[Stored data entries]
========================================

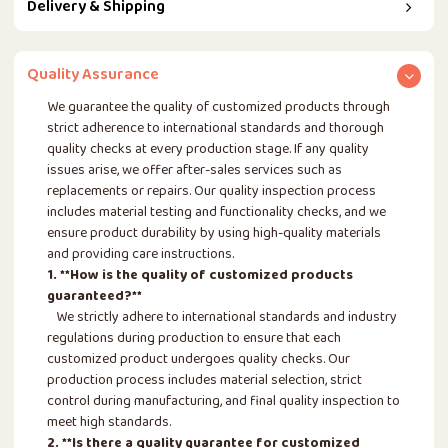
Delivery & Shipping
Quality Assurance
We guarantee the quality of customized products through
strict adherence to international standards and thorough
quality checks at every production stage. If any quality
issues arise, we offer after-sales services such as
replacements or repairs. Our quality inspection process
includes material testing and functionality checks, and we
ensure product durability by using high-quality materials
and providing care instructions.
1. **How is the quality of customized products
guaranteed?**
We strictly adhere to international standards and industry
regulations during production to ensure that each
customized product undergoes quality checks. Our
production process includes material selection, strict
control during manufacturing, and final quality inspection to
meet high standards.
2. **Is there a quality guarantee for customized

========================================

> _Required action_:
From the first line to the last, set down the records word for word and drop the images.

> _Solution to this problem_:
Delivery & Shipping
Quality Assurance
We guarantee the quality of customized products through
strict adherence to international standards and thorough
quality checks at every production stage. If any quality
issues arise, we offer after-sales services such as
replacements or repairs. Our quality inspection process
includes material testing and functionality checks, and we
ensure product durability by using high-quality materials
and providing care instructions.
1. **How is the quality of customized products
guaranteed?**
We strictly adhere to international standards and industry
regulations during production to ensure that each
customized product undergoes quality checks. Our
production process includes material selection, strict
control during manufacturing, and final quality inspection to
meet high standards.
2. **Is there a quality guarantee for customized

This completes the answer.